Dish DBS Corp., the satellite pay TV provider owned by Charlie Ergen’s EchoStar, and its subsidiaries filed for prepackaged Chapter 11 bankruptcy Tuesday.
If approved by the United States Bankruptcy Court for the Southern District of Texas’ Houston Division, the move would implement the terms of a previously announced restructuring plan that would allow Dish to pay off debt early with no penalty.
The plan, which has support from holders of more than 88% of Dish DBS’ secured and unsecured notes and from holders of more than $8.8 billion in Dish Wireless debt, is intended to allow the company to focus on its ongoing operations while providing greater strategic flexibility for future initiatives.
EchoStar said that they anticipate “all classes of claims will vote to accept, or be deemed to have accepted, the Plan.” Dish expects to emerge from Chapter 11 bankruptcy before the end of the third quarter.
The move is not expected to affect Dish’s brands, customers, operations or employees, and the case does not include EchoStar Corp., Hughes Satellite Systems Corp., or the entities that operate the company’s Boost Mobile and Gen Mobile brands.
“EchoStar has been at the forefront of telecommunications for over 45 years, and these steps will position the business for an even stronger future,” Ergen said in a statement. “We are operating as usual throughout this process, delivering the same high-quality services that our customers expect.
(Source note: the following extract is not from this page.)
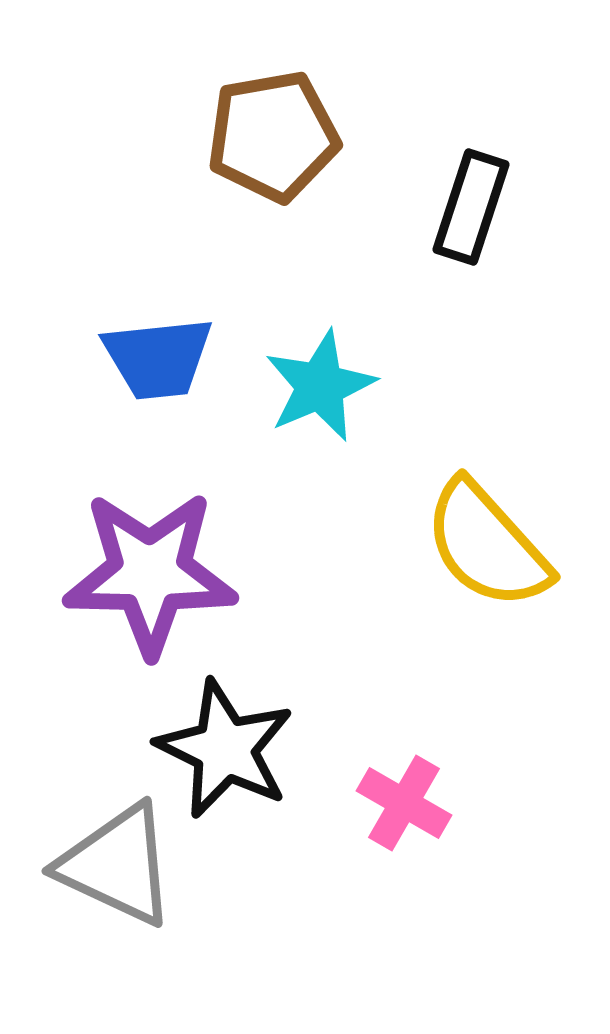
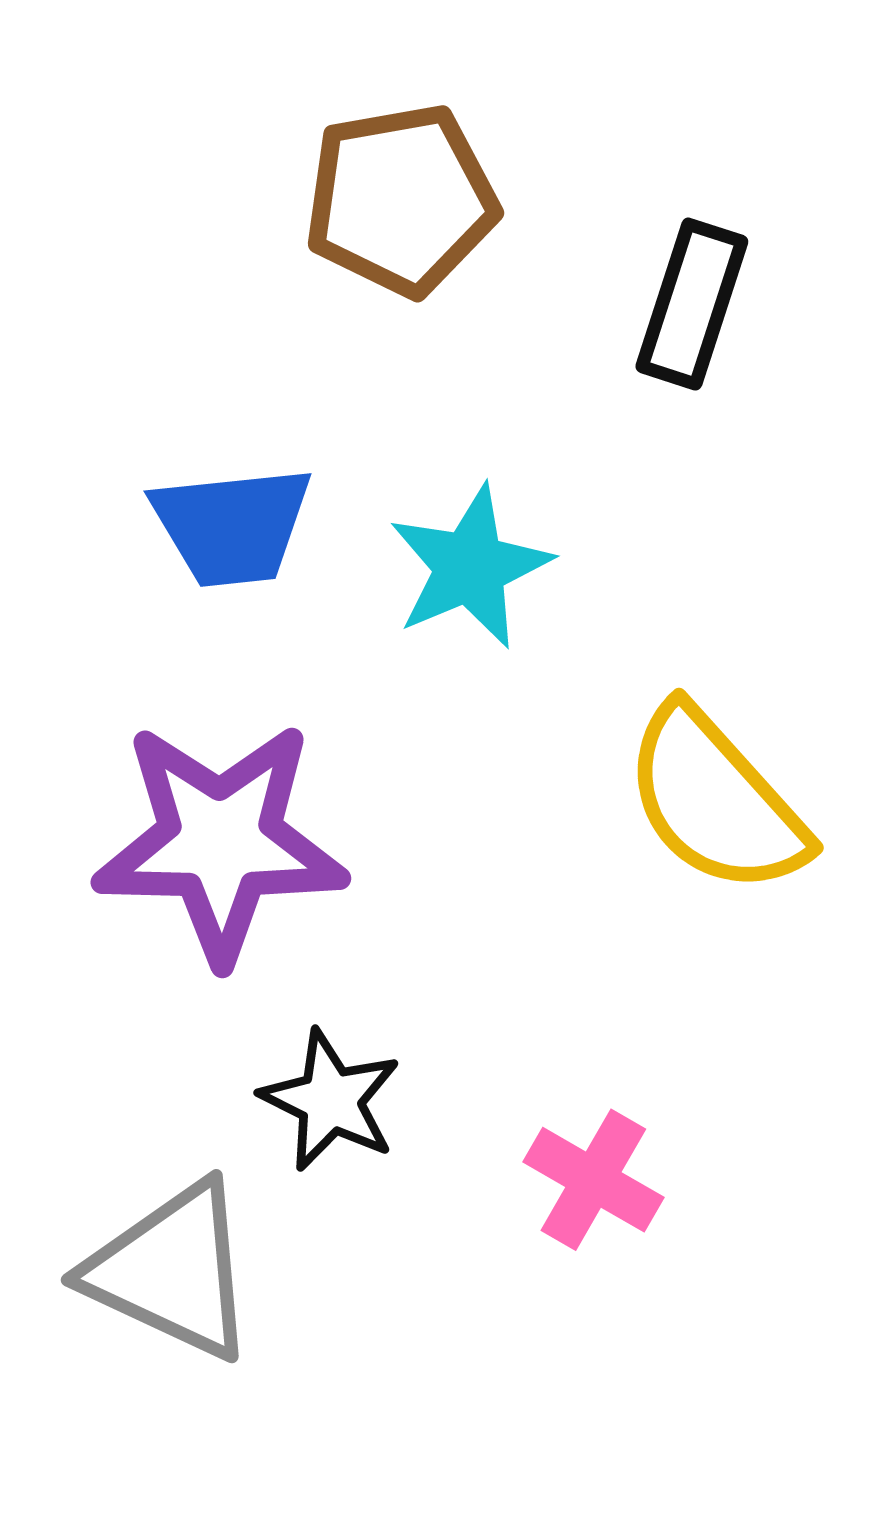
black star: (225, 749) -> (330, 1100), size x0.7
I want to thank our team members for their relentless focus and our customers and partners for their continued support.”
The restructuring plan positions Dish for long-term success and will “facilitate the completion of the orderly transition” of the Dish Wireless business that was initiated after the $23 billion sale of spectrum licenses to AT&T last year.
Under the terms of the prepackaged plan, Dish will pay in full and retire $2 billion in senior secured notes due July 1, which will be funded by $20.25 billion in net proceeds to be paid upon closing of its transaction with AT&T. A delay in the closing of the deal has left it without sufficient liquidity to meet the obligations, the company said.
All allowed claims against Dish Wireless will be liquidated and entitled to receive distributions from the proceeds of the sale of its assets. Holders of qualifying claims incurred with respect to the decommissioning of the Dish Wireless 5G network will also have the right to recover from a separate $2.4 billion fund ordered by the FCC. Any such claim in an amount less than $100,000 has been prioritized by the FCC and is secured by the fund.
White & Case LLP is serving as legal counsel to Dish and FTI Consulting, Inc. is serving as financial advisor.